最高の作品を作るために、他人(スタッフ)とイメージを共有するにはどうすればよいのか。高畑勲という人は、作品で何を語るかと同じくらいに、「伝える」ことを考え続け、実践していた人だった。

「自分は何を考えているのか」

独り言のように、自分は何を考えているかを質すかのように綴られた企画メモ。人を説得するための企画書というものはまずはそこから始まるという、基本的だけれど、忘れがちなことを高畑の肉筆資料は物語る。人間にとっての最大の謎は「自分の考えていること」かもしれない。他人に何かを伝えたいと思ったら、まずはその謎に立ち向かうことから始めねばならない。自分は何を考えているのか、なぜそう考えるのか・・・。頭に浮かんだことを漏らさず言葉にして書きとめようとしているかに見える高畑のメモは、私たちをそんな基本に立ち帰らせる。

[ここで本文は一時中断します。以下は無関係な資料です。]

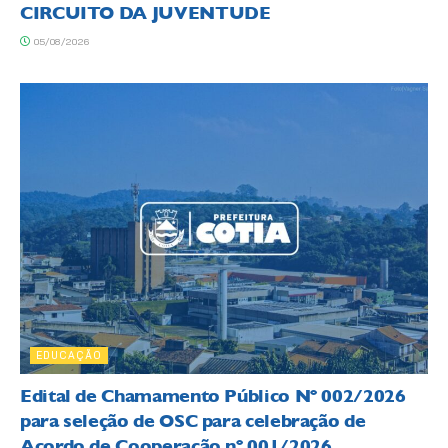
CIRCUITO DA JUVENTUDE
05/08/2026
EDUCAÇÃO
Edital de Chamamento Público Nº 002/2026
para seleção de OSC para celebração de
Acordo de Cooperação nº 001/2026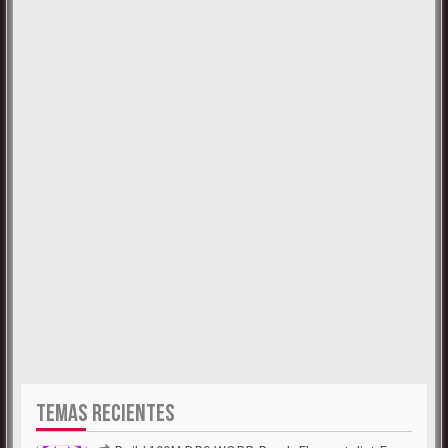
TEMAS RECIENTES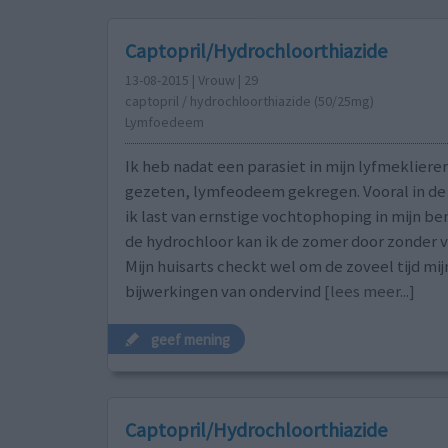
Captopril/Hydrochloorthiazide
13-08-2015 | Vrouw | 29
captopril / hydrochloorthiazide (50/25mg)
Lymfoedeem
Ik heb nadat een parasiet in mijn lyfmekliere
gezeten, lymfeodeem gekregen. Vooral in d
ik last van ernstige vochtophoping in mijn be
de hydrochloor kan ik de zomer door zonder v
Mijn huisarts checkt wel om de zoveel tijd mij
bijwerkingen van ondervind
[lees meer...]
geef mening
Captopril/Hydrochloorthiazide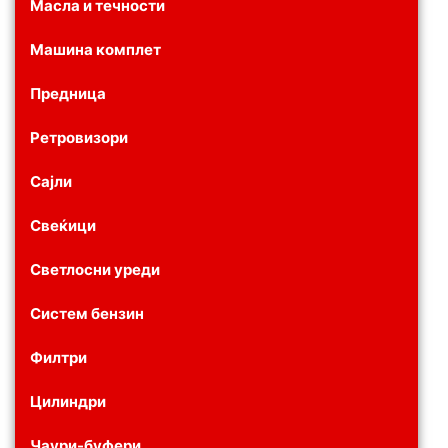
Масла и течности
Машина комплет
Предница
Ретровизори
Сајли
Свеќици
Светлосни уреди
Систем бензин
Филтри
Цилиндри
Чаури-буфери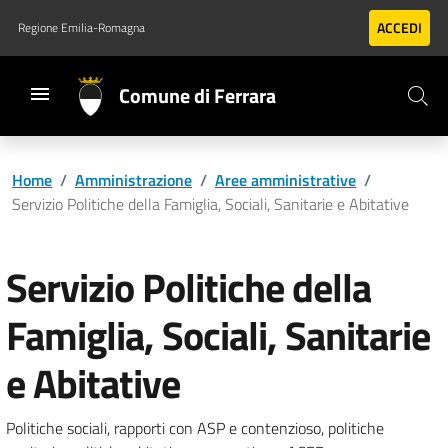
Vai al contenuto principale
Vai al footer
ACCEDI
Regione Emilia-Romagna
Comune di Ferrara
Home
/
Amministrazione
/
Aree amministrative
/
Servizio Politiche della Famiglia, Sociali, Sanitarie e Abitative
Servizio Politiche della
Famiglia, Sociali, Sanitarie
e Abitative
Politiche sociali, rapporti con ASP e contenzioso, politiche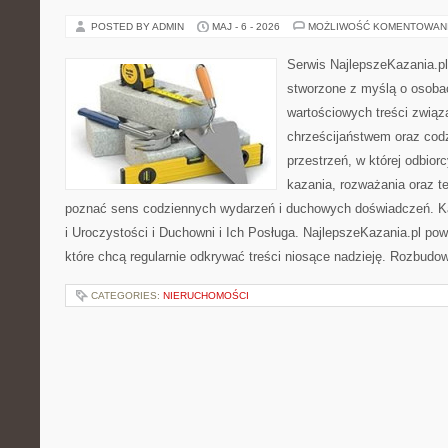
POSTED BY ADMIN
MAJ - 6 - 2026
MOŻLIWOŚĆ KOMENTOWAN
Serwis NajlepszeKazania.pl
stworzone z myślą o osobac
wartościowych treści związ
chrześcijaństwem oraz codz
przestrzeń, w której odbior
kazania, rozważania oraz t
poznać sens codziennych wydarzeń i duchowych doświadczeń. Kat
i Uroczystości i Duchowni i Ich Posługa. NajlepszeKazania.pl po
które chcą regularnie odkrywać treści niosące nadzieję. Rozbud
CATEGORIES:
NIERUCHOMOŚCI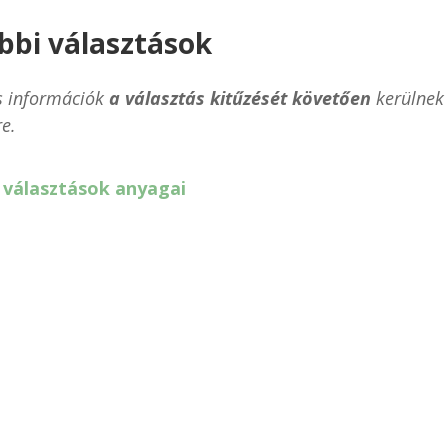
bbi választások
s információk
a választás kitűzését követően
kerülnek
re.
 választások anyagai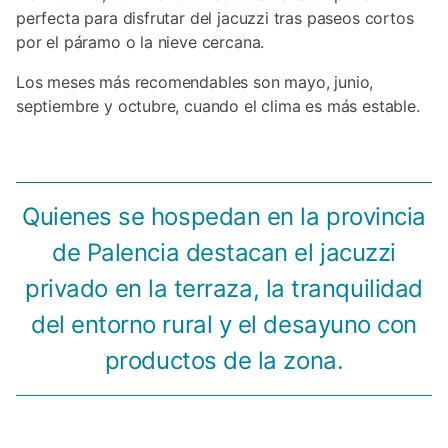
perfecta para disfrutar del jacuzzi tras paseos cortos
por el páramo o la nieve cercana.
Los meses más recomendables son mayo, junio,
septiembre y octubre, cuando el clima es más estable.
Quienes se hospedan en la provincia
de Palencia destacan el jacuzzi
privado en la terraza, la tranquilidad
del entorno rural y el desayuno con
productos de la zona.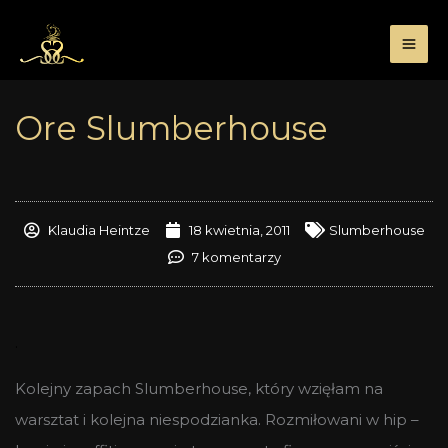
Przejdź
do
treści
Ore Slumberhouse
Klaudia Heintze
18 kwietnia, 2011
Slumberhouse
7 komentarzy
.
Kolejny zapach Slumberhouse, który wzięłam na
warsztat i kolejna niespodzianka. Rozmiłowani w hip –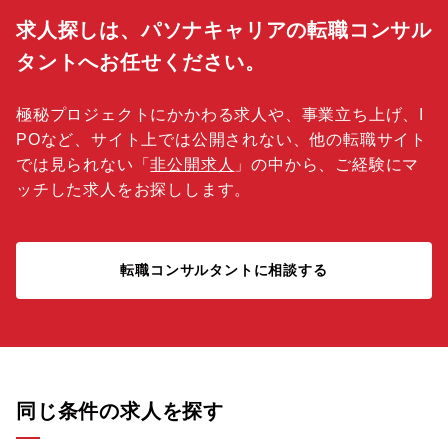
求人探しは、パソナキャリアの転職コンサル
タントへお任せください。
極秘プロジェクトにかかわる求人や、事業立ち上げ、I
POなど、サイト上では公開されない、他の転職サイト
では見られない「
非公開求人
」の中から、ご経験にマ
ッチした求人をお探しします。
転職コンサルタントに相談する
同じ条件の求人を探す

「マーケティング」という言葉が人口に膾炙し、昨今は多くの企画が「ターゲット」を絞って、そこから逆算するように作られる。企画の根拠は「自分の外側」に求められる。他人を説得するために用意されるのは「データ」である。しかし、「データ」というものはそのターゲットの一部しか表現しておらず、そんなデータによって説明されるターゲット像はある意味幻想であり、いまや、その幻想を前提に作られる歪んだコンテンツが、逆に世の中を歪めているかに見える。

「私はこういうことを考えています」ということを表現するのが本来の企画書の根幹であり、だからこそそこに「責任」ということも生まれると思うが、「データ」に責任を押し付けて、「自分は何を考えているか」を曖昧にしている現代社会が民主的から遠ざかり始めているのは当然かもしれない。

民主主義の根幹は「みんなの意見を聞く」ことにあり、決して「多数決」ではない。「多数決」は時間の制約上、話し合いではどうしても決まらない場合の妥協的な決着方法である。それはクリエーションではない。「自分はこういうことを考えています」というそれぞれの異なる意見を聞き、行き詰まっているかに見える現実からいかに飛躍し、別の次元でよりよい解決法を生んでいくか。そんな民主的なあり方の理想をちゃんと理想として、諦めずにクリエーションしていったのが高畑勲という人だったのかもしれない。

まして、高畑の周りにいたのはそれぞれの分野において、彼以上に才能もスキルもある有望な若者たちである。その能力を利用しない手はない。能力のあるものほど、新しく、他と違うことを言う。それを少数だと切り捨てることは、未来の可能性を切り捨てることになるのだ。それを生かし、一つにまとめていくために、高畑は、正直に、誠実に、驚くほどたくさんの言葉を尽くし、伝える工夫を重ねた。

これだけのコミュニケーションの努力の上に作られたのが世界的にも評価される高畑作品であり、ジブリの作品であることを考えると、そこまでの努力を尽くして初めて、民主主義も理想に近づけるのではないかと思えるのである。逆を言えば、そこまでの努力がないから、民主主義は危機に瀕しているともいえる。

昨今の政治家たちの言葉の薄っぺらさ、私たち有権者をまったく納得させられない言説。その裏で彼らは伝えるための努力をしているのだろうか。相手を理解するための努力をしているのだろうか。その努力をしたくない怠け者たちが、「民主主義は多数決」という定義を盾に、民主主義をいいように利用しているように見える。

今の薄っぺらな言葉しか持たない政治家たちには、「火垂るの墓」を見て「あの惨禍を二度と・・」などと語る前に、その映画を作るために高畑勲がどれだけの言葉を尽くし、周囲とコミュニケーションの努力をしてあの作品が生まれたのか、そのプロセスをこそ知ってほしい。それこそが民主的ということなのだと思うから。

もちろん、展示を見ながらほかにももっといろんなことを考えたけれど、ひとつ今回の感想として書くとしたらこれだと思った。他のことはまたいずれ。